Concurrent Technologies shares jump after defence manufacturer sees higher UK demand

The AIM-listed stock has soared over 45 per cent over the past year as the company has made several strategic wins.

Shares in computer product manufacturer Concurrent Technologies jumped over five per cent this morning after it posted strong trading for the full year 2023.

Concurrent, whose products are used in the defence, aerospace and telecoms sectors, reported revenue of £31.7m, up 73 per cent from 2022, and profit before tax of £3.7m, up 959 per cent from the previous year’s £0.4m.

It said £5m of orders came from the UK, a five-fold increase on previous typical sales volumes.

In the year ended December 2023, Concurrent’s earnings before interest, tax, deprecation and amortisation (EBITDA) more than doubled to £6m from £2.1m in 2022.

The AIM-listed stock has soared over 45 per cent over the past year as the company has made several strategic wins.

Last June, it secured a contract worth £1.27m with a UK FTSE 250 company in the defence sector. While, in the US, Concurrent bought Phillips Aerospace, which the company said allows it to move further into the development of systems.

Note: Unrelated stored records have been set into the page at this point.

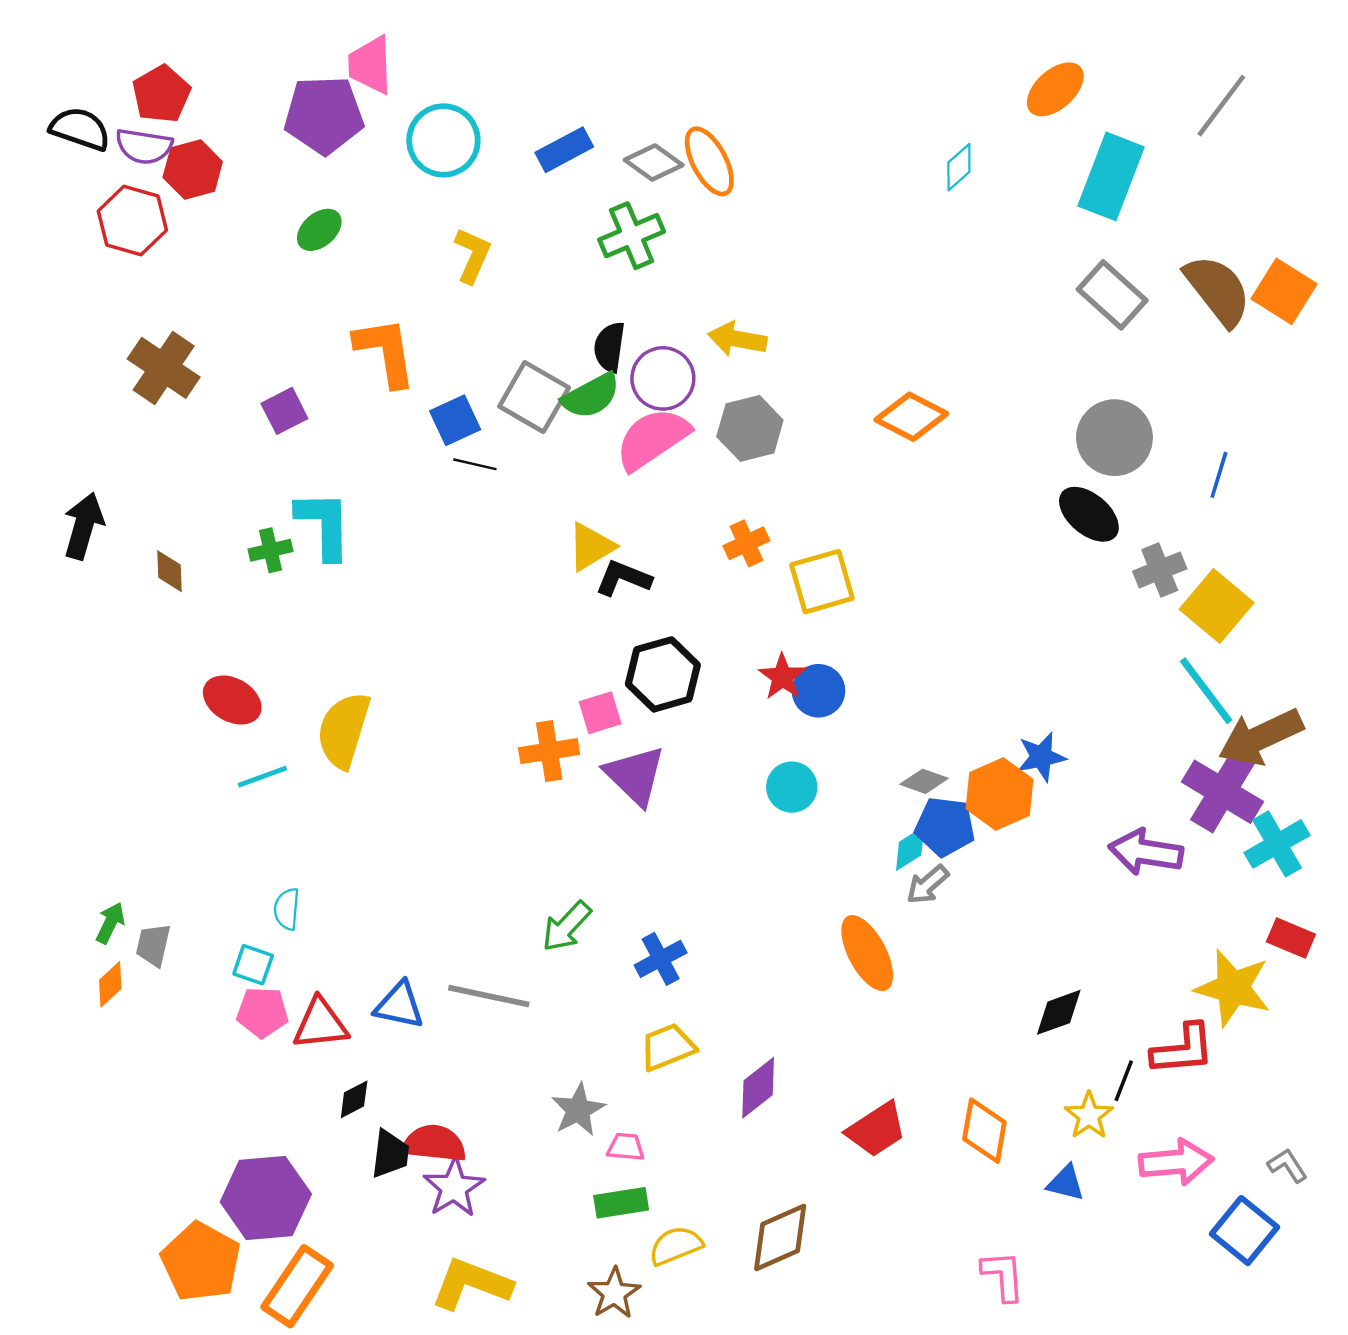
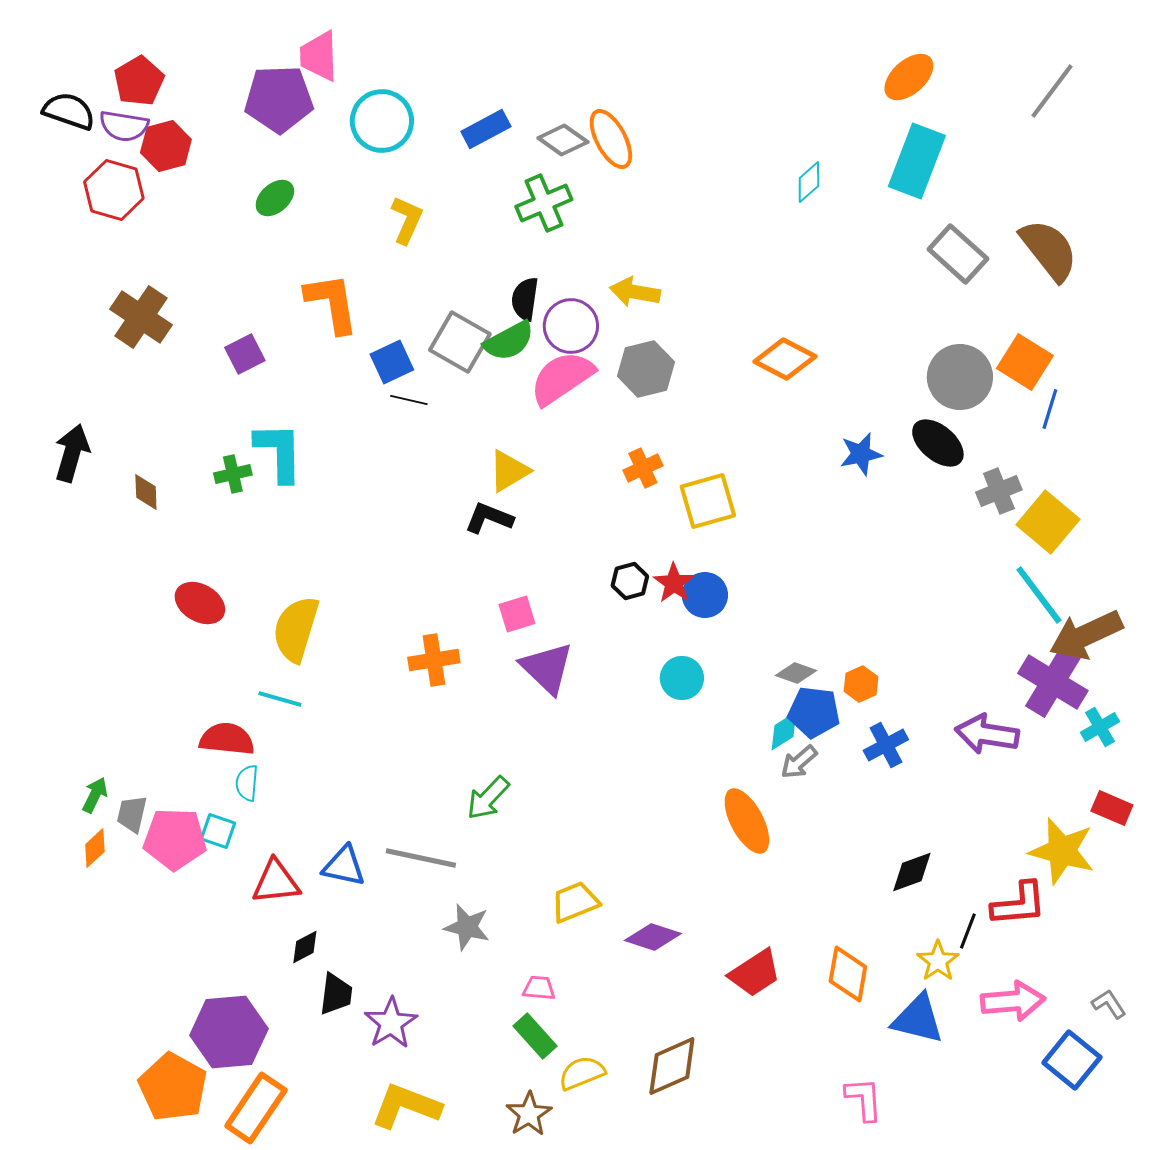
cyan diamond: (959, 167) -> (809, 182), moved
cyan rectangle: (1111, 176) -> (917, 161), moved
orange square: (1284, 291) -> (1025, 362), moved
black L-shape: (623, 578) -> (489, 518), moved
black hexagon: (663, 674) -> (630, 581), moved, size x0.6
orange cross: (549, 751) -> (434, 660), moved
blue star: (1041, 757) -> (861, 454), moved
cyan line: (262, 777) -> (280, 699), moved, turned 36
orange hexagon: (1000, 794) -> (861, 684), size x0.6
cyan cross: (1277, 844) -> (1100, 727), size x0.7
blue cross: (661, 959) -> (886, 745), moved
pink pentagon: (262, 1012) -> (175, 839), moved, size x1.4
purple diamond: (758, 1088) -> (653, 937), turned 56
gray star: (578, 1110) -> (467, 927), moved, turned -30
red semicircle: (434, 1143) -> (227, 739), moved
blue triangle: (1066, 1183) -> (918, 1019), size x1.6
green rectangle: (621, 1203) -> (535, 1036), turned 57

Miles Adcock, chief executive of Concurrent, said: “We achieved remarkable success in full-year 2023, putting in place the building blocks that will enable us to deliver long-term, sustainable growth. This is driven by significant design-in wins and strategic investment in the Systems division, including the acquisition of Phillips Aerospace.

“During the year, there was a step change in how the Group invests in marketing, sales, and partnerships to expand our market opportunities.

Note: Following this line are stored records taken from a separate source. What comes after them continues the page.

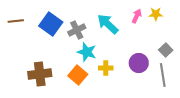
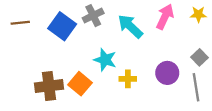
yellow star: (156, 14) -> (198, 14), moved
pink arrow: (137, 16) -> (165, 17), size x1.5
gray cross: (77, 30) -> (93, 16), moved
orange square: (78, 75) -> (80, 84), moved

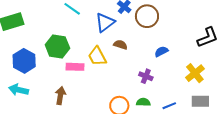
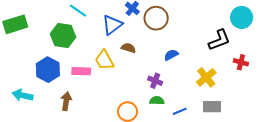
green hexagon: (57, 47) -> (63, 35), moved
blue hexagon: (24, 61) -> (48, 70), moved
green semicircle: (143, 102) -> (157, 101), moved

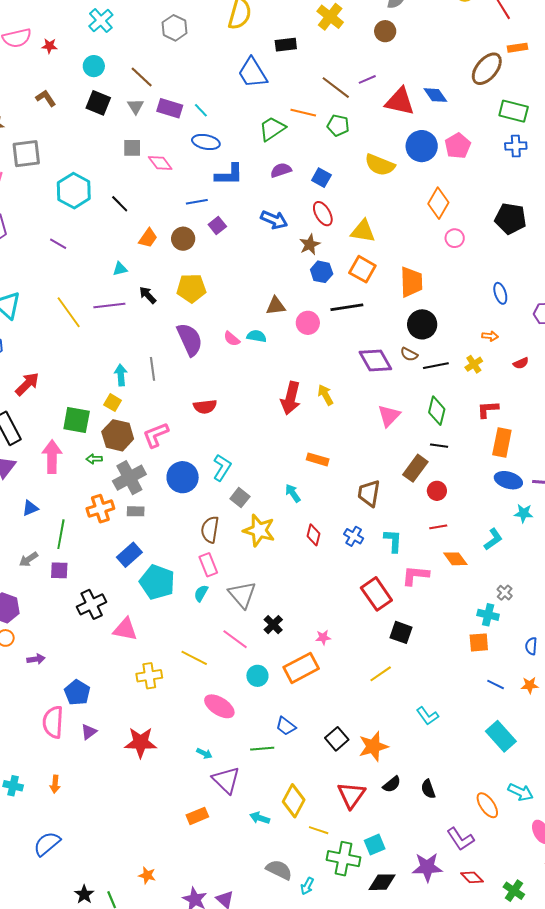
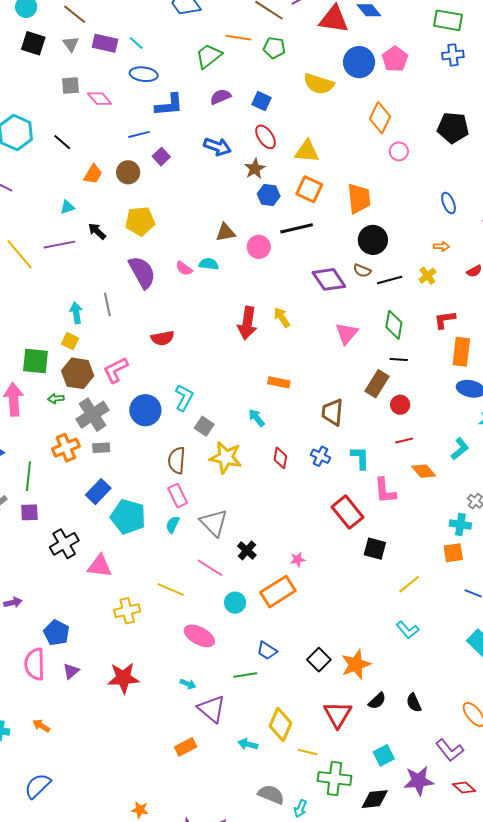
pink L-shape: (415, 575) -> (385, 491), turned -96
yellow line: (381, 674) -> (409, 584), moved
orange arrow: (55, 784) -> (41, 726), turned 120
cyan square: (375, 845) -> (384, 755), moved

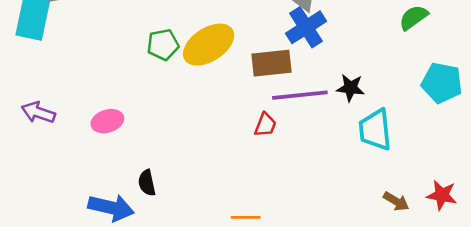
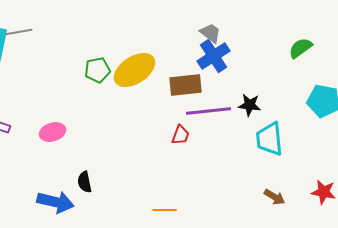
brown arrow: (396, 201) -> (274, 197), moved

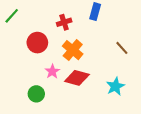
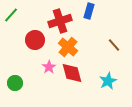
red cross: (64, 22) -> (60, 21), size x1.6
red diamond: (77, 78) -> (72, 73), turned 60
green circle: (36, 94) -> (15, 83), moved

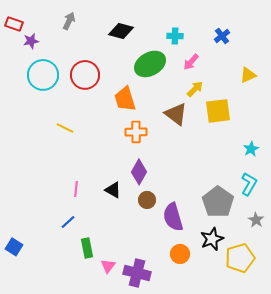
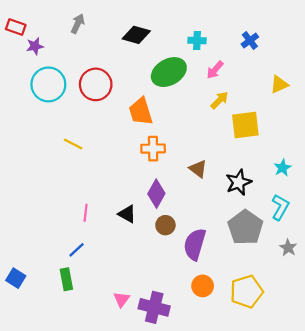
brown triangle: (176, 114) -> (198, 169), moved, size x0.7
purple semicircle: (173, 217) -> (195, 244), turned 32
black star: (212, 239) -> (239, 182), moved
green rectangle: (87, 248) -> (66, 279), moved
yellow pentagon: (240, 258) -> (246, 292), moved

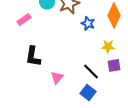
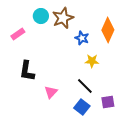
yellow star: (108, 46) -> (92, 61), moved
purple square: (114, 65) -> (108, 102), moved

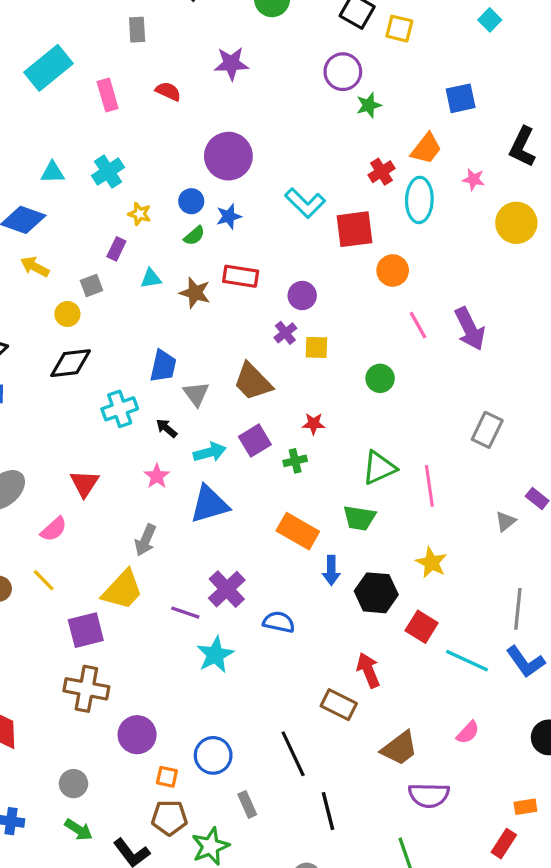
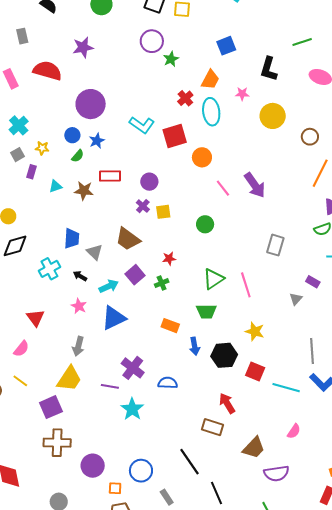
red semicircle: (168, 91) -> (47, 71), size x1.8
gray square: (92, 285) -> (17, 155), moved
orange rectangle: (298, 531) -> (170, 326), size x0.7

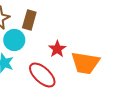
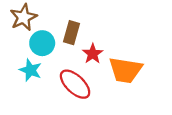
brown rectangle: (29, 20) -> (72, 33), moved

“Looking ahead, we will remain focused on leveraging the knowledge and the long-standing relationships the leadership team has developed to invest in a measured way to design boards and systems for a range of applications.

“As a Board we are confident in the Group’s ability to continue building momentum and deliver results for full-year 2024 in line with market expectations,” he added.

Concurrent said trading in the first four months of the year is in line with market expectations as demand for its computer solutions for military vehicles, trains and planes has remained high.